ACTIVITY: If a line of the listing contains the string "There", return that line.
────────
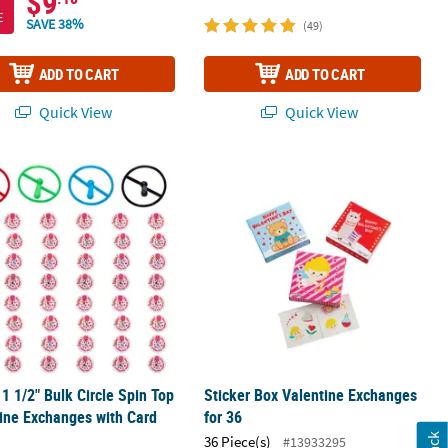
$9
E
SAVE 38%
(49)
ADD TO CART
ADD TO CART
Quick View
Quick View
 1 1/2" Bulk Circle Spin Top Valentine Exchanges with Card for 48
Sticker Box Valentine Exchanges for 
 1 1/2" Bulk Circle Spin Top
Sticker Box Valentine Exchanges
ine Exchanges with Card
for 36
36 Piece(s)
#13933295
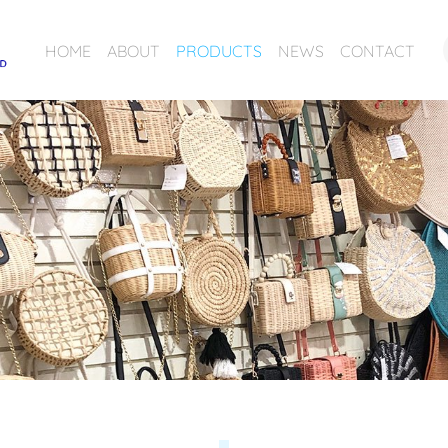
HOME
ABOUT
PRODUCTS
NEWS
CONTACT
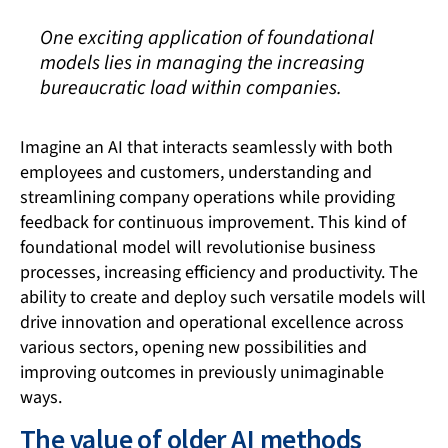
One exciting application of foundational
models lies in managing the increasing
bureaucratic load within companies.
Imagine an AI that interacts seamlessly with both
employees and customers, understanding and
streamlining company operations while providing
feedback for continuous improvement. This kind of
foundational model will revolutionise business
processes, increasing efficiency and productivity. The
ability to create and deploy such versatile models will
drive innovation and operational excellence across
various sectors, opening new possibilities and
improving outcomes in previously unimaginable
ways.
The value of older AI methods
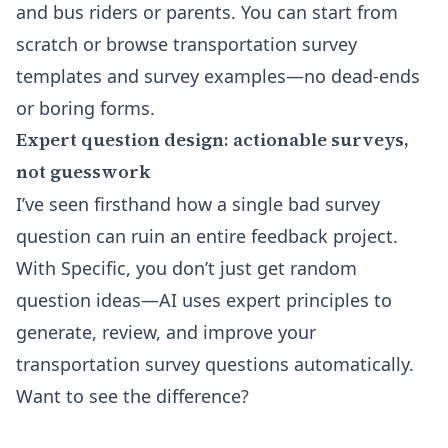
and bus riders or parents. You can start from
scratch or browse
transportation survey
templates
and survey examples—no dead-ends
or boring forms.
Expert question design: actionable surveys,
not guesswork
I’ve seen firsthand how a single bad survey
question can ruin an entire feedback project.
With Specific, you don’t just get random
question ideas—AI uses expert principles to
generate, review, and improve your
transportation survey questions automatically.
Want to see the difference?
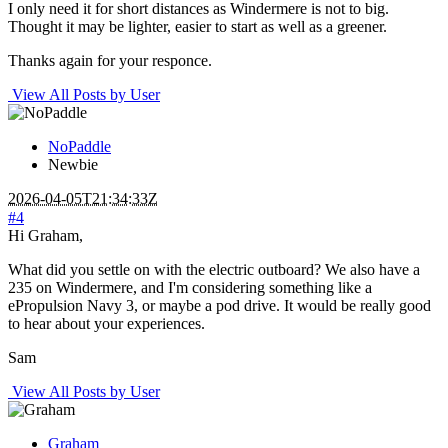
I only need it for short distances as Windermere is not to big.
Thought it may be lighter, easier to start as well as a greener.
Thanks again for your responce.
View All Posts by User
NoPaddle
Newbie
2026-04-05T21:34:33Z
#4
Hi Graham,
What did you settle on with the electric outboard? We also have a
235 on Windermere, and I'm considering something like a
ePropulsion Navy 3, or maybe a pod drive. It would be really good
to hear about your experiences.
Sam
View All Posts by User
Graham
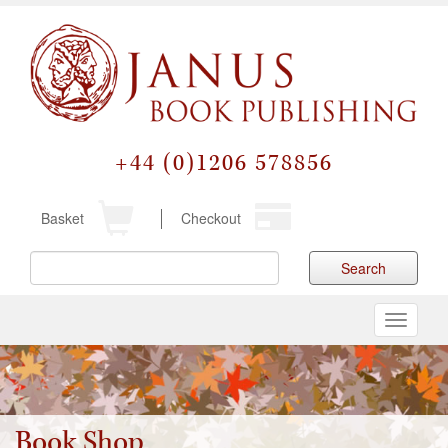
+44 (0)1206 578856
Basket
Checkout
Search
Toggle
navigati
Book Shop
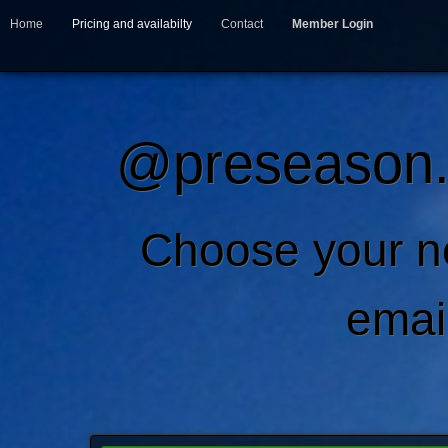
Home
Pricing and availabilty
Contact
Member Login
@preseason.c
Choose your 
emai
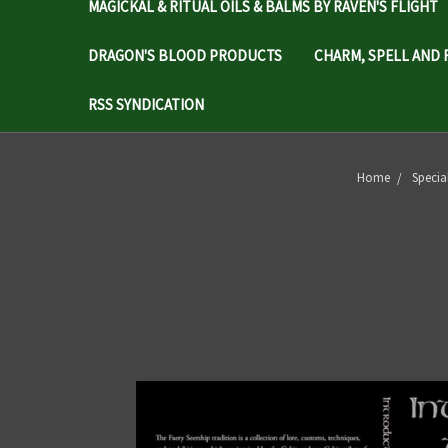
MAGICKAL & RITUAL OILS & BALMS BY RAVEN'S FLIGHT
DRAGON'S BLOOD PRODUCTS
CHARM, SPELL AND 
RSS SYNDICATION
Home
Specia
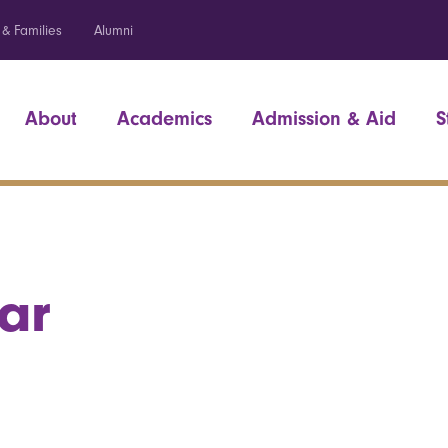
 & Families
Alumni
About
Academics
Admission & Aid
S
ar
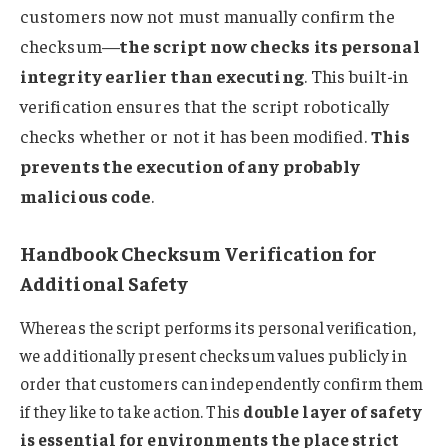
customers now not must manually confirm the
checksum—
the script now checks its personal
integrity earlier than executing
. This built-in
verification ensures that the script robotically
checks whether or not it has been modified.
This
prevents the execution of any probably
malicious code
.
Handbook Checksum Verification for
Additional Safety
Whereas the script performs its personal verification,
we additionally present checksum values publicly in
order that customers can independently confirm them
if they like to take action. This
double layer of safety
is essential for environments the place strict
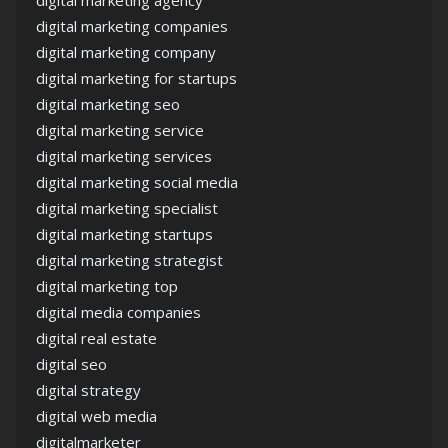
digital marketing agency
digital marketing companies
digital marketing company
digital marketing for startups
digital marketing seo
digital marketing service
digital marketing services
digital marketing social media
digital marketing specialist
digital marketing startups
digital marketing strategist
digital marketing top
digital media companies
digital real estate
digital seo
digital strategy
digital web media
digitalmarketer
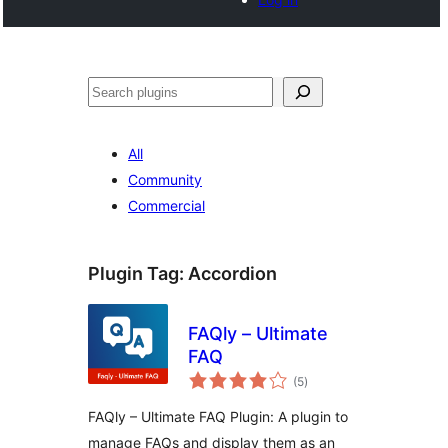
Search
All
Community
Commercial
Plugin Tag:
Accordion
FAQly – Ultimate
FAQ
total
(5
)
ratings
FAQly – Ultimate FAQ Plugin: A plugin to
manage FAQs and display them as an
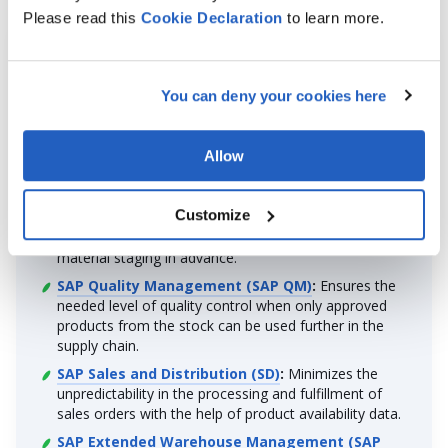
Please read this
Cookie
Declaration
to learn more.
Integration Scenarios for More Insight
You can deny your cookies here
By joining the forces of SAP Inventory Management and
other SAP and third-party software, you can gain more
insights into your supply chain operations. Here are the
Allow
most popular scenarios:
SAP Production Planning and Detailed
Customize
Scheduling (SAP PP/DS)
:
Facilitates the creation of
production schedules by verifying stock levels and
material staging in advance.
SAP Quality Management (SAP QM)
:
Ensures the
needed level of quality control when only approved
products from the stock can be used further in the
supply chain.
SAP Sales and Distribution (SD)
:
Minimizes the
unpredictability in the processing and fulfillment of
sales orders with the help of product availability data.
SAP Extended Warehouse Management (SAP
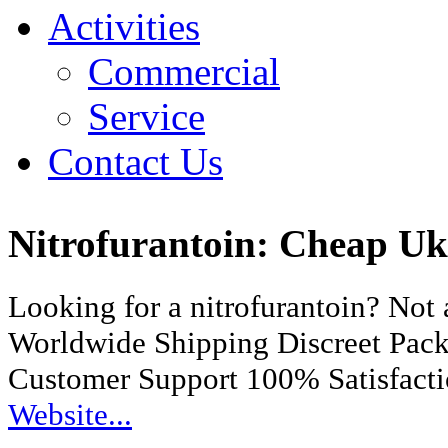
Activities
Commercial
Service
Contact Us
Nitrofurantoin: Cheap U
Looking for a nitrofurantoin? Not
Worldwide Shipping Discreet Pac
Customer Support 100% Satisfact
Website...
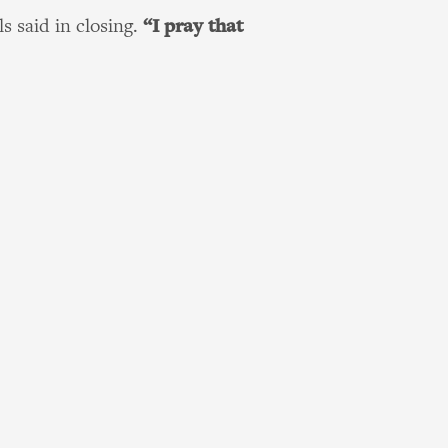
s said in closing.
“I pray that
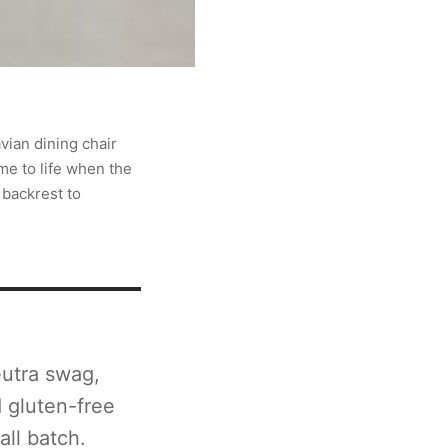
vian dining chair
me to life when the
 backrest to
utra swag,
d gluten-free
all batch.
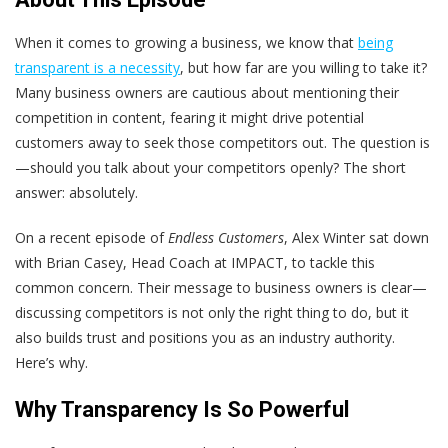
When it comes to growing a business, we know that
being
transparent is a necessity
, but how far are you willing to take it?
Many business owners are cautious about mentioning their
competition in content, fearing it might drive potential
customers away to seek those competitors out. The question is
—should you talk about your competitors openly? The short
answer: absolutely.
On a recent episode of
Endless Customers
, Alex Winter sat down
with Brian Casey, Head Coach at IMPACT, to tackle this
common concern. Their message to business owners is clear—
discussing competitors is not only the right thing to do, but it
also builds trust and positions you as an industry authority.
Here’s why.
Why Transparency Is So Powerful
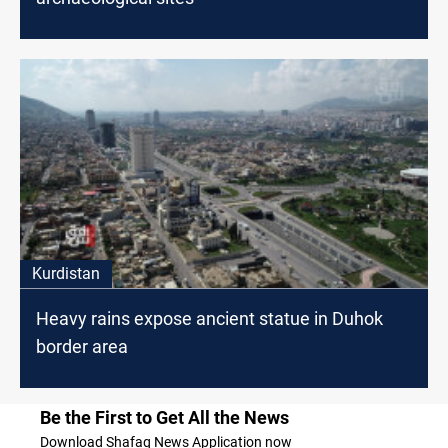
Kurdistan
Heavy rains expose ancient statue in Duhok
border area
Be the First to Get All the News
Download Shafaq News Application now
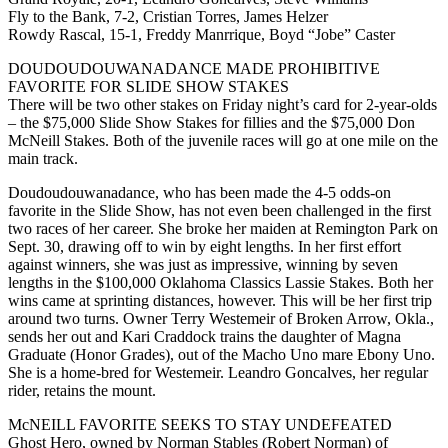
Fly to the Bank, 7-2, Cristian Torres, James Helzer
Rowdy Rascal, 15-1, Freddy Manrrique, Boyd “Jobe” Caster
DOUDOUDOUWANADANCE MADE PROHIBITIVE
FAVORITE FOR SLIDE SHOW STAKES
There will be two other stakes on Friday night’s card for 2-year-olds
– the $75,000 Slide Show Stakes for fillies and the $75,000 Don
McNeill Stakes. Both of the juvenile races will go at one mile on the
main track.
Doudoudouwanadance, who has been made the 4-5 odds-on
favorite in the Slide Show, has not even been challenged in the first
two races of her career. She broke her maiden at Remington Park on
Sept. 30, drawing off to win by eight lengths. In her first effort
against winners, she was just as impressive, winning by seven
lengths in the $100,000 Oklahoma Classics Lassie Stakes. Both her
wins came at sprinting distances, however. This will be her first trip
around two turns. Owner Terry Westemeir of Broken Arrow, Okla.,
sends her out and Kari Craddock trains the daughter of Magna
Graduate (Honor Grades), out of the Macho Uno mare Ebony Uno.
She is a home-bred for Westemeir. Leandro Goncalves, her regular
rider, retains the mount.
McNEILL FAVORITE SEEKS TO STAY UNDEFEATED
Ghost Hero, owned by Norman Stables (Robert Norman) of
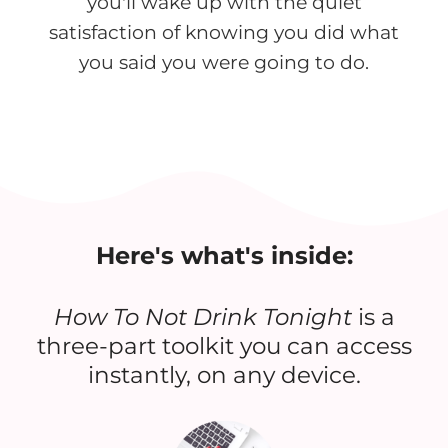
you'll wake up with the quiet
satisfaction of knowing you did what
you said you were going to do.
Here's what's inside:
How To Not Drink Tonight
is a
three-part toolkit you can access
instantly, on any device.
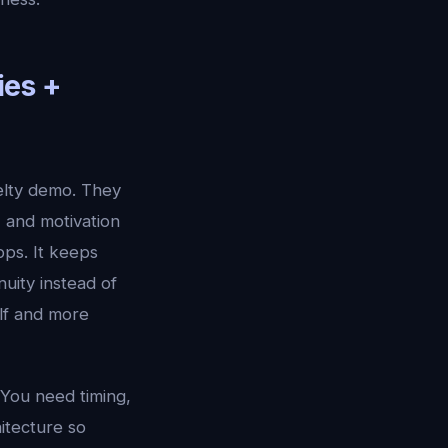
ies +
elty demo. They
, and motivation
pps. It keeps
uity instead of
elf and more
 You need timing,
hitecture so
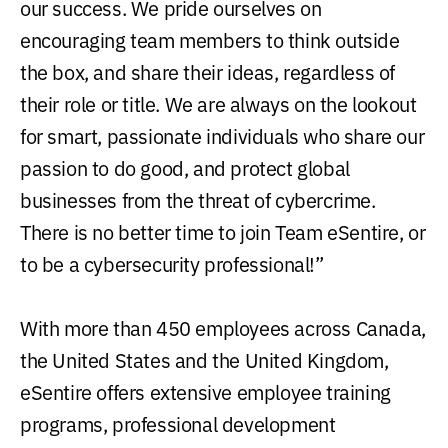
our success. We pride ourselves on
encouraging team members to think outside
the box, and share their ideas, regardless of
their role or title. We are always on the lookout
for smart, passionate individuals who share our
passion to do good, and protect global
businesses from the threat of cybercrime.
There is no better time to join Team eSentire, or
to be a cybersecurity professional!”
With more than 450 employees across Canada,
the United States and the United Kingdom,
eSentire offers extensive employee training
programs, professional development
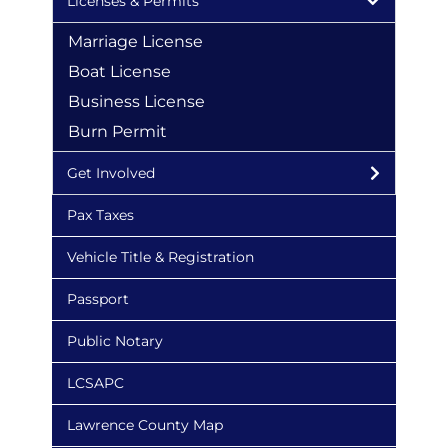
Licenses & Permits
Marriage License
Boat License
Business License
Burn Permit
Get Involved
Pax Taxes
Vehicle Title & Registration
Passport
Public Notary
LCSAPC
Lawrence County Map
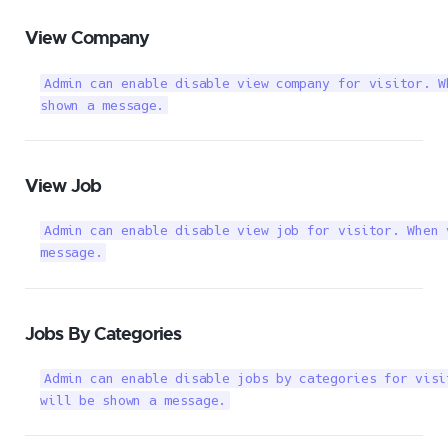
View Company
Admin can enable disable view company for visitor. W
shown a message.
View Job
Admin can enable disable view job for visitor. When 
message.
Jobs By Categories
Admin can enable disable jobs by categories for visi
will be shown a message.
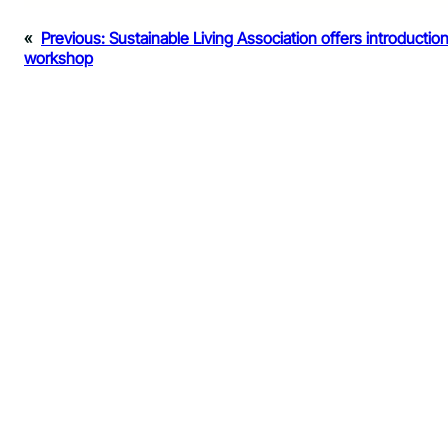
«
Previous:
Sustainable Living Association offers introductio
workshop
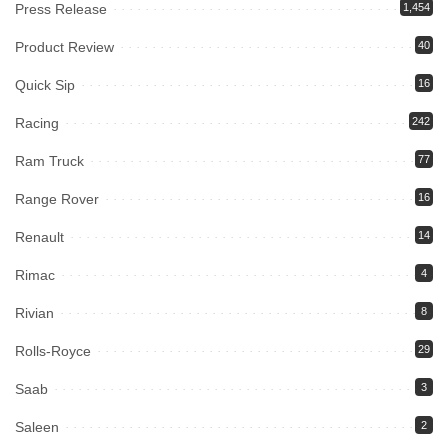
Press Release
1,454
Product Review
40
Quick Sip
16
Racing
242
Ram Truck
77
Range Rover
16
Renault
14
Rimac
4
Rivian
8
Rolls-Royce
29
Saab
3
Saleen
2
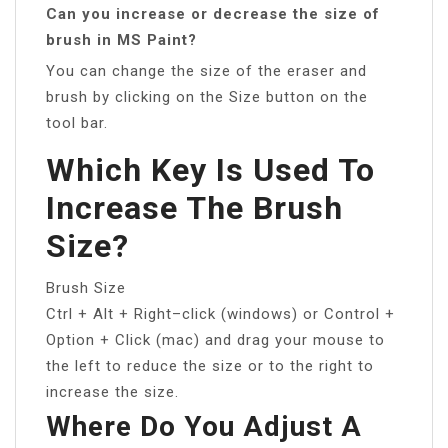
Can you increase or decrease the size of
brush in MS Paint?
You can change the size of the eraser and
brush by clicking on the Size button on the
tool bar.
Which Key Is Used To
Increase The Brush
Size?
Brush Size
Ctrl + Alt + Right–click (windows) or Control +
Option + Click (mac) and drag your mouse to
the left to reduce the size or to the right to
increase the size.
Where Do You Adjust A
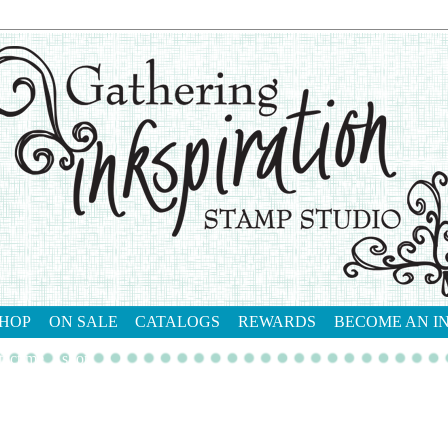
HOP
ON SALE
CATALOGS
REWARDS
BECOME AN I
tact me
shop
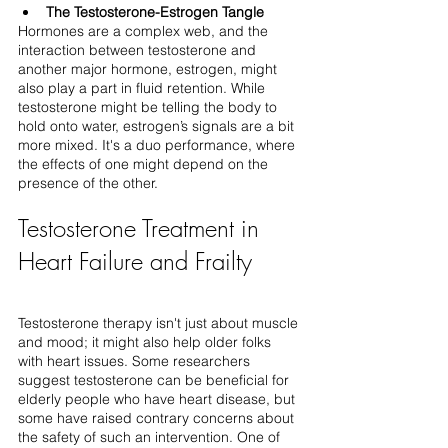
The Testosterone-Estrogen Tangle
Hormones are a complex web, and the 
interaction between testosterone and 
another major hormone, estrogen, might 
also play a part in fluid retention. While 
testosterone might be telling the body to 
hold onto water, estrogen’s signals are a bit 
more mixed. It's a duo performance, where 
the effects of one might depend on the 
presence of the other.
Testosterone Treatment in 
Heart Failure and Frailty
Testosterone therapy isn't just about muscle 
and mood; it might also help older folks 
with heart issues. Some researchers 
suggest testosterone can be beneficial for 
elderly people who have heart disease, but 
some have raised contrary concerns about 
the safety of such an intervention. One of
────────
TASK RESPONSE:
There will be two other stakes on Friday night’s card for 2-year-olds
There is no better time to join Team eSentire, or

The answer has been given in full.